This is video number five in our series, “Saving Humanity.”  Up to this point, we have demonstrated that there are two ways of viewing life and death.  There is “alive” or “dead” as we believers see it, and, of course, this is the only view that atheists have.  However, people of faith and understanding will recognize that what counts is how our Creator views life and death.

It is therefore possible to be dead, yet in God’s eyes, we live.  “He is not the God of the dead [referring to Abraham, Isaac, and Jacob] but of the living, for to Him all are alive.”  Luke 20:38 BSB Or we can be alive, yet God sees us as dead. But Jesus said to him, “Follow Me, and allow the dead to bury their own dead.” Matthew 8:22 BSB

When you factor in the element of time, this really starts to make sense.  To take the ultimate example, Jesus Christ died and was in the tomb for three days, yet he was alive to God, meaning that it was only a question of time before he was alive in every sense. Though men had killed him, they could do nothing to stop the Father from returning his son to life and more, of granting him immortality.

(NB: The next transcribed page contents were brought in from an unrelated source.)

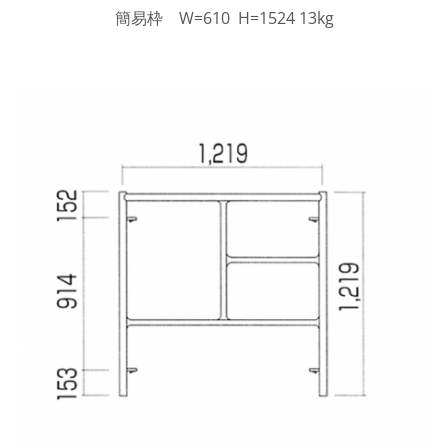
簡易枠 W=610 H=1524 13kg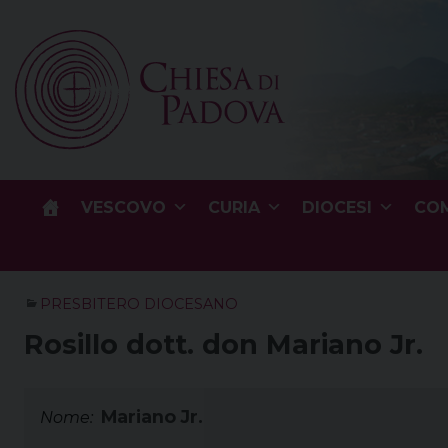
Skip
to
content
VESCOVO
CURIA
DIOCESI
COM
PRESBITERO DIOCESANO
Rosillo dott. don Mariano Jr.
Mariano Jr.
Nome: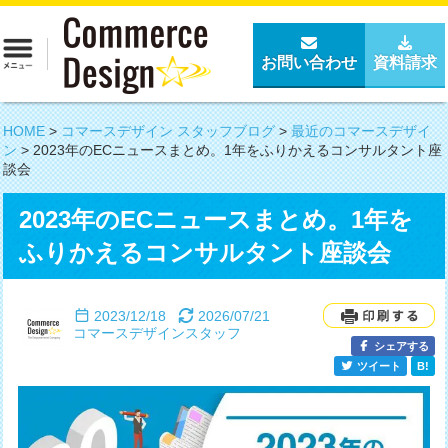
お問い合わせ
資料請求
HOME
>
コマースデザイン スタッフブログ
>
最近のコマースデザイ
ン
>
2023年のECニュースまとめ。1年をふりかえるコンサルタント座
談会
2023年のECニュースまとめ。1年を
ふりかえるコンサルタント座談会
2023/12/18
2026/07/21
コマースデザインスタッフ
シェアする
ツイート
B!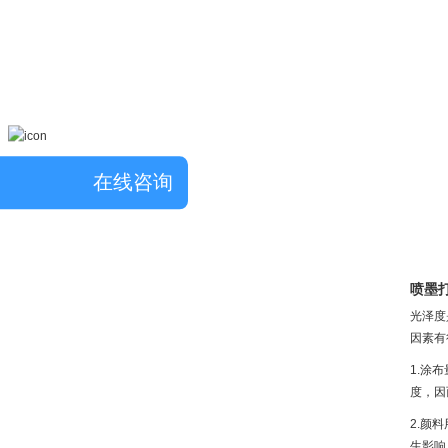
在线咨询
喷墨
光泽度
因素有
1.涂
度，因
2.颜
生影响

By His power God raised the Lord from the dead, and He will raise us also. 1 Cor 6:14    And  “But God raised Him from the dead, releasing Him from the agony of death, because it was impossible for Him to be held in its clutches.” Acts 2:24

Now, nothing can kill the son of God.  Imagine the same thing for you and me, immortal life.

To the one who overcomes, I will grant the right to sit with Me on My throne, just as I overcame and sat down with My Father on His throne. Rev 3:21 BSB

This is what is being offered to us now.  This means that even if you die or are killed as Jesus was, you merely go into a sleep-like state until the time for you to wake up.  When you go to sleep each night, you do not die.  You continue living and when you awaken in the morning, you still continue living. In a similar manner, when you die, you continue living and when you awaken in the resurrection, you still continue living.  This is because as a child of God, you have already been given eternal life.  This is why Paul told Timothy to “Fight the good fight of the faith. Take hold of the eternal life to which you were called when you made your good confession in the presence of many witnesses.” (1 Timothy 6:12 NIV)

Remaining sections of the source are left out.